Da ist uns doch ein Interview tatsächlich ins Sommerloch gerutscht und wäre um ein Haar vergessen worden. Aber was lange währt, wird endlich Gero.
Johann: Wer und woher seid Ihr?
Gero: Ich bin Gero, beinahe 18 Jahre alt und ein Bauer
in Reutlingen. Ich habe eine Schwester, die bei mir wohnt, meine Eltern
und meine Brüder habe ich dagegen vor über einem Jahr verlassen.
Manchmal wollen sie mir in Reutlingen unbedingt einen Spitznamen geben,
weil das allein wohl zu langweilig ist, Geronimo, der Heilige Gero,
sowas, aber normalerweise reicht Gero völlig aus. Achja, und
Bürgervertreter bin ich seit Kurzem auch, etwas, worauf ich glatt ein
wenig stolz bin.
Johann: Habt ihr immer schon dort gelebt, wo ihr jetzt lebt? Falls nein, wo habt ihr gelebt und warum seid ihr umgezogen?
Gero: Eigentlich komme ich aus Schwäbisch-Hall und dort
in der Nähe wurde ich auch geboren. Nach Reutlingen bin ich auf die
Bitte von einer ehemaligen Freundin gekommen und habe es seither nur
selten bereut.
Johann: Wie verbringt Ihr Eure Zeit?
Gero: Die meiste Zeit bin ich auf meinem Feld zugange,
sorge dafür, dass Getreide und Gemüse gut wächst und ich im nächsten
Winter etwas zu Essen habe. In den Wirtshäusern bin ich ebenfalls oft
anzutreffen, ich mag es mit meinen Freunden zu plaudern und die kleinen
Probleme des Alltags mit ihnen gemeinsam zu lösen.
Johann: Was ist das schöne an Eurem Heimatort, was stört oder fehlt?
Gero: In Reutlingen ist immer etwas los und man ist nie
einsam.
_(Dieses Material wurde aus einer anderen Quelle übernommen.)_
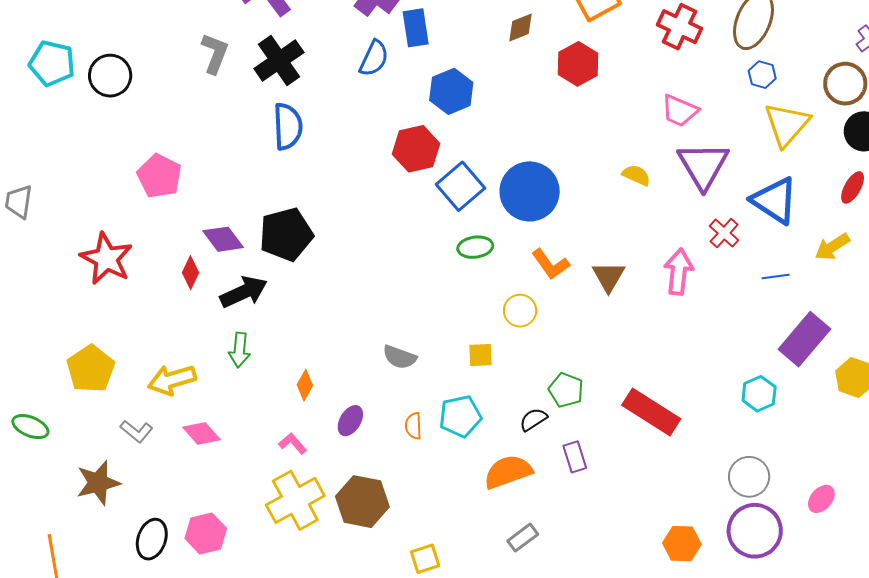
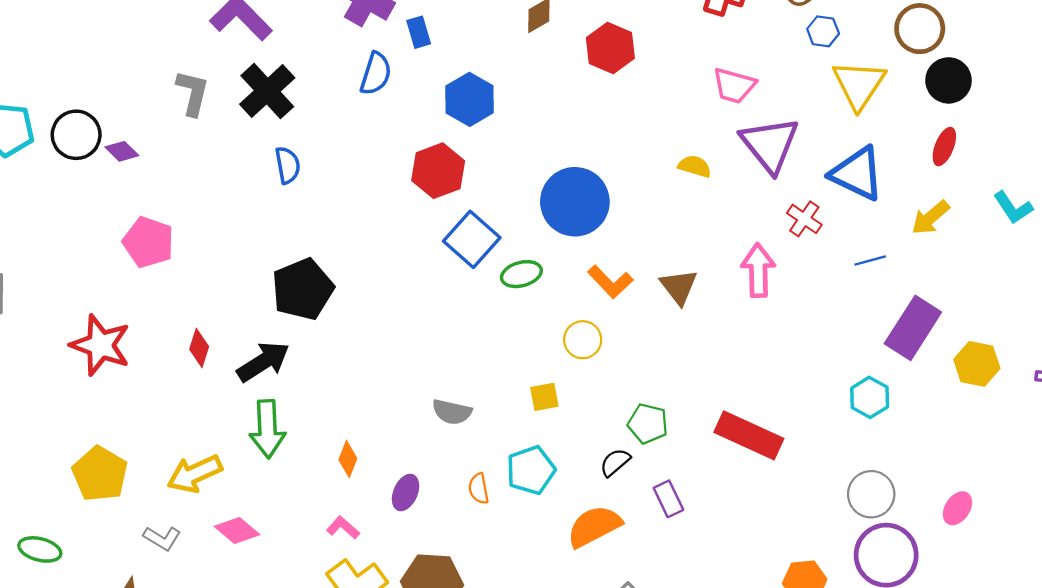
blue rectangle: (416, 28) -> (419, 32), size x0.7
blue semicircle: (288, 126) -> (288, 165), size x0.7
blue square: (460, 186) -> (472, 239), moved
purple diamond: (223, 239) -> (122, 151), moved, size x0.7
green arrow: (239, 350) -> (267, 429), size x1.4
Dafür fehlt manchmal die Ruhe und die Dramen, in die man
hineingezogen wird oder die man miterlebt, nehmen überhand.
Johann: Habt ihr eine schöne Geschichte für uns? Etwas, an was ihr Euch immer erinnern werdet?
Gero: Ja, die habe ich tatsächlich, ich möchte etwas
erzählen, was ich vor wenigen Monaten genau so miterlebt habe, und bei
der aktuellen Gefahr auf Württembergs Straßen finde ich diese Geschichte
heute aktueller denn je.
Ich war mit drei Freunden unterwegs, als wir ausgeraubt wurden.
Neben allen Talern waren unter den Dingen, die wir verloren, auch einige
persönliche Wertsachen. Sie waren zwar zweifelsfrei als solche zu
erkennen, hätten aber auch dem Räuber im Verkauf sicher noch ein paar
Taler extra eingebracht. Am Ende wurden uns diese Wertsachen wieder
zugespielt und bis auf ein paar Schrammen und blaue Flecke ist am Ende
nichts passiert, wenn man mal vom Verlust der Taler absieht. Es ist
nicht schön, ausgeraubt zu werden, aber wir haben etwas erlebt, sind
daran gewachsen und wir konnten bald wieder darüber lachen. Ich möchte
den Raub sicher nicht verharmlosen, aber wären alle Überfälle so wie
dieser, würde ich mich auch allein auf die Straße trauen.
Johann: Was gefällt Euch in Württemberg, was fehlt in Württemberg?
Gero: Württemberg ist wie Reutlingen, nur in groß, und
langweilig wird es hier so bald bestimmt nicht. Es gibt tolle
Freundschaften und sinnlos ausgelebte Abneigungen. Mir missfällt, dass
der persönliche Vorteil bei vielen über dem Wohl aller steht und der
Sinn für die Gemeinschaft fehlt, die wir nun ein mal sind. Dagegen
gefällt mir, dass es engagierte Bürger gibt, die genau das versuchen zu
ändern.
Vielen Dank an Herrn Gero Grünschleier, den weisen Bürgervertreter, für das Beantworten unserer Fragen.